Before entering a courtroom and stating your case before a judge, it is important that you are prepared for every eventuality, and that your case is solid enough to prove damages. You must also be prepared emotionally and mentally for what might occur during civil litigation.
The most important thing to remember about preparing for court is that your opponent, or the defendant, will definitely be prepared. Your evidence must counteract and supercede whatever paperwork the defendant has.
1. Know The Procedure
Civil suits are just as emotionally and mentally draining as criminal court procedings; perhaps more so. You do not need an attorney to pursue a civil case, which means that you will be responsible for dictating the details of your complaint and for delivering the facts necessary to convince the judge.
Before your court date arrives, read literature about civil court proceedings. Learn everything you can about what goes on in the court room so that you aren’t surprised when you do it yourself. Learn proper etiquette for speaking to a judge and how your case should be presented. This will prove an invaluable tool when faced with the situation yourself.
There is nothing more embarassing – or frustrating – than arriving in court with papers scattered about, file folders labeled incorrectly, and facts mixed up. Go over your case several time and organize papers in the precise order in which you will need them. Keep file folders labeled correctly and neatly, and group information according to their relevance to the case.

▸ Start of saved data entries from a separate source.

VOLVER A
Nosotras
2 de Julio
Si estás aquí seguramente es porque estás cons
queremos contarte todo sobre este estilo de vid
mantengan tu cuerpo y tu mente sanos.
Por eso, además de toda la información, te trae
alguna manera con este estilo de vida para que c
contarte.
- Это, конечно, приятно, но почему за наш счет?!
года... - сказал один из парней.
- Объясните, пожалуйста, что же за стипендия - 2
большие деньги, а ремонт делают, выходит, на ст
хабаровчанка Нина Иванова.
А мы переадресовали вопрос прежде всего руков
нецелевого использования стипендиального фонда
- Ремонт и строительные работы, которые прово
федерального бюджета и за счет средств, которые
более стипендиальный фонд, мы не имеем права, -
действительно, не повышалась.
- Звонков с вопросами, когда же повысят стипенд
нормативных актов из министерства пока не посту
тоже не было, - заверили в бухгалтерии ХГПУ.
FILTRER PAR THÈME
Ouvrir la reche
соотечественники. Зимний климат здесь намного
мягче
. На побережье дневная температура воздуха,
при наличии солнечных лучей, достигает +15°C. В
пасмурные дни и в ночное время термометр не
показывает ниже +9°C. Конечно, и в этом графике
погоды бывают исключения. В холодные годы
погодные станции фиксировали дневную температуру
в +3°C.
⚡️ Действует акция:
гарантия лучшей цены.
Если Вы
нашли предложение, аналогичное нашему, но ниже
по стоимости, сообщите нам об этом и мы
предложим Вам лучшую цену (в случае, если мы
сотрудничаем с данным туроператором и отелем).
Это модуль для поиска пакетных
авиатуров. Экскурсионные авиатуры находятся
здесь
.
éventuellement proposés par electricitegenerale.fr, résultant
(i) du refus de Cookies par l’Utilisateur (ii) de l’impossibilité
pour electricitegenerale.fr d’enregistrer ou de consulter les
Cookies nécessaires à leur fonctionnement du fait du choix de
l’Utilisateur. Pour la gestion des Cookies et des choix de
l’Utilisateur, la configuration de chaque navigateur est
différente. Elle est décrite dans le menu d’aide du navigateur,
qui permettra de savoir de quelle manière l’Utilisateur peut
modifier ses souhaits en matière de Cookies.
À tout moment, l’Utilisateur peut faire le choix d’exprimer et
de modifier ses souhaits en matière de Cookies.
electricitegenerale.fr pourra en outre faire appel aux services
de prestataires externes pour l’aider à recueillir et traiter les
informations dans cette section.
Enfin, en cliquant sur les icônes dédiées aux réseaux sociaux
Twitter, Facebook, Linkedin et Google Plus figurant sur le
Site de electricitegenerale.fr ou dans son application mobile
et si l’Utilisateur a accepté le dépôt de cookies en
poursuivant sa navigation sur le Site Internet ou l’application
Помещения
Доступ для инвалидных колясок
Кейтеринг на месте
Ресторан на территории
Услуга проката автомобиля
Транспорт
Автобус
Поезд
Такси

The most logical way to organize your information is chronologically. The judge will expect a day-by-day account of what happened to lead you to court, and will probably not appreciate it if you jump around. A happy judge is more likely to empathize with your plight, so take care to make things run as smoothly as possible.
3. Highlight & Underline
When presenting evidence to the judge, you will quite possibly be submitting extraneous information, such as an itemized receipt or bill. If there is a particular section that is relevant to the case, do the judge a favor and mark the important passages. They run through cases all day, every day, and their eyes get tired from reading through impertinent information.
4. Dress Professionally
It is not acceptable to arrive at court wearing jeans and a tank top. Even if your job doesn’t require professional dress, it is important that you wear a suit or skirt and blouse to court. If the judge thinks that you are some hillbilly coming in off the street, he or she isn’t likely to rule in your favor.
5. Be Polite
The one thing that will ruin your case the fastest is undiplomatic or disrespectful attitudes. Never talk directly to the defendant, no matter how heated the courtroom becomes. Speak only to the judge, and only when you are asked a question. Say please, thank you, and never say anything disparaging about the defendant that does not pertain to the case.
6. Be Concise.
Answers to questions should be short, concise, and devoid of extraneous information. The judge doesn’t care about how your dog got loose the day you were wronged by the defendant; the judge cares about the facts, and won’t be moved by “back story.”
Following these guidelines will help you through your court case, and might help you to secure a win. Do as much research as possible about civil litigation; being prepared will make all the difference.